The major strengths of this study include the double-blind, randomized design, active sham stimulation, individualized stimulation site via neuronavigation, daily CO measures, and convergent validity of the findings across multiple outcomes and measures. However, several limitations of the study should also be noted. First, this study had a relatively small sample size (in the completer sample, 21 active rTMS vs. 17 sham rTMS) but reveals a large effect of the reduction of cigarette consumption. Furthermore, we found that the number of cigarettes per day was significantly correlated with urine cotinine (Supplement #6). The second limitation is that the 3-month follow-up by phone is insufficient to evaluate smoking cessation fully (e.g., assessing smoking cessation rate at 6 months post-treatment may be more informative of true cessation). It is unclear if subjects might need additional TMS sessions over an extended period to quit smoking entirely. Future studies should increase the sample size, extend the follow-up time to 6 months, and verify follow-up cigarette consumption by biological measures. The third limitation is a relatively 3-month low quit rate of rTMS for smoking cessation (14%). The abstinence rate of rTMS is lower than available tobacco addiction treatments(e.g., varenicline, 24% and nicotine replacement therapy, 23%).^{56, 57} Therefore, combining rTMS with other therapies may be the best clinical treatment for smoking cessation if it were to gain FDA approval.²⁵ Fourth, the sham group showed nearly significantly longer the years of smoking and more the number of previous quit attempts. However, having adjusted the two covariates, we found that the active rTMS treatment produced the therapeutic efficacy for smoking cessation in the reduced cigarette consumption and the increased abstinence rate. Nevertheless, stratified randomization may be helpful in reducing the likelihood of such imbalances between treatment groups in future research.
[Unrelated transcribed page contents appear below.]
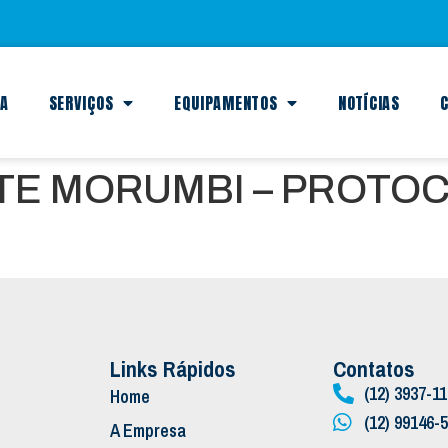
SA
SERVIÇOS
EQUIPAMENTOS
NOTÍCIAS
C
TE MORUMBI – PROTOC
Links Rápidos
Contatos
(12) 3937-1
Home
(12) 99146-
A Empresa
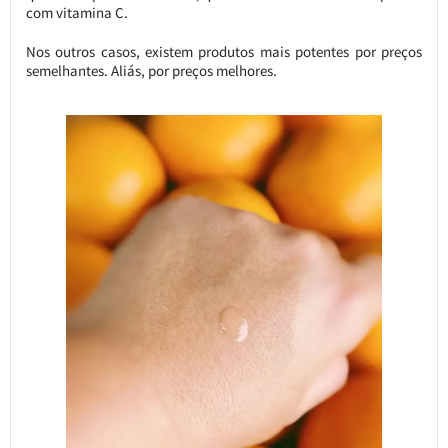
com vitamina C.
Nos outros casos, existem produtos mais potentes por preços
semelhantes. Aliás, por preços melhores.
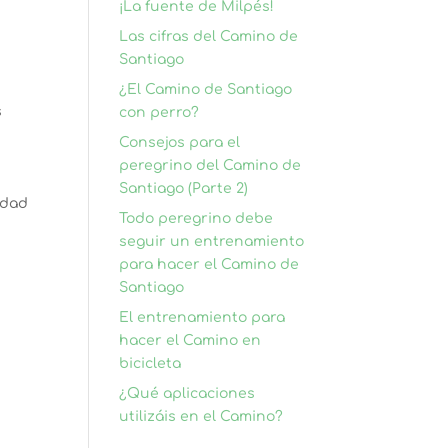
¡La fuente de Milpés!
Las cifras del Camino de
Santiago
¿El Camino de Santiago
s
con perro?
Consejos para el
peregrino del Camino de
Santiago (Parte 2)
idad
Todo peregrino debe
seguir un entrenamiento
para hacer el Camino de
Santiago
El entrenamiento para
hacer el Camino en
bicicleta
¿Qué aplicaciones
utilizáis en el Camino?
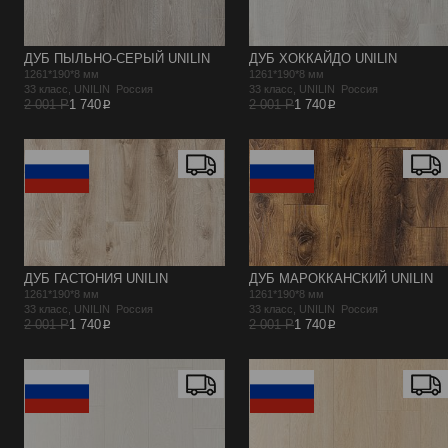
ДУБ ПЫЛЬНО-СЕРЫЙ UNILIN
ДУБ ХОККАЙДО UNILIN
1261*190*8 мм
1261*190*8 мм
33 класс, UNILIN Россия
33 класс, UNILIN Россия
p
p
2 001 Р
1 740
2 001 Р
1 740
ДУБ ГАСТОНИЯ UNILIN
ДУБ МАРОККАНСКИЙ UNILIN
1261*190*8 мм
1261*190*8 мм
33 класс, UNILIN Россия
33 класс, UNILIN Россия
p
p
2 001 Р
1 740
2 001 Р
1 740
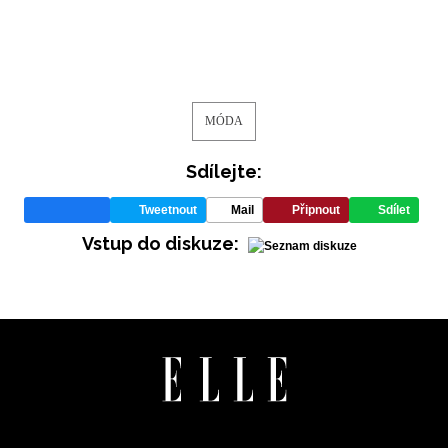
MÓDA
NEWSLETTER
Sdílejte:
Tweetnout
Mail
Připnout
Sdílet
ODESLAT
Vstup do diskuze:
Přihlášením k newsletteru souhlasíte s
Obchodními
podmínkami společnosti BurdaMedia Extra s.r.o.
a
potvrzujete, že jste se seznámili se
Zásadami
ochrany soukromí
- BurdaMedia Extra s.r.o. bude s
Vašimi údaji pracovat zejména k organizaci a
vyhodnocení akce a zasílání novinek.
Chcete navíc dostávat i další zajímavé a exkluzivní
informace od našich partnerů? Pokud souhlasíte se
Finally, researchers have used heterogeneous treatment parameters that make the results difficult to pool and to overall compare the efficacy of rTMS on nicotine dependence.^{58, 59} Previous studies in smokers with comorbid schizophrenia showed that multiple sessions of rTMS did not affect the cue craving and cigarette consumption.^{60, 61} Nevertheless, most of the previous studies showed the evidence of treatment efficacy of rTMS for smoking cessation.

Conclusions

In conclusion, this study demonstrates that ten daily sessions of MRI-guided rTMS over the left DLPFC can reduce cigarette consumption, decrease cue craving, and increase abstinence rates. Individually MRI-targeted DLPFC methods may improve treatment efficacy for future brain stimulation studies in addictions. If these results are replicated in more sessions, longer-follow up, and larger sample trials, daily prefrontal rTMS might become a new treatment for smoking cessation. In addition, future research should identify optimal parameters (targets, intensity, frequency, duration of stimulation, neuronavigation, concomitant treatments).

Highlights.

• A single session of rTMS over the left LDLPFC reduces cue-induced craving.

• Two weeks of daily MRI-guided rTMS to the LDLPFC aids smoking cessation.

• The more lateral stimulation, the better the rTMS efficiency for smoking cessation.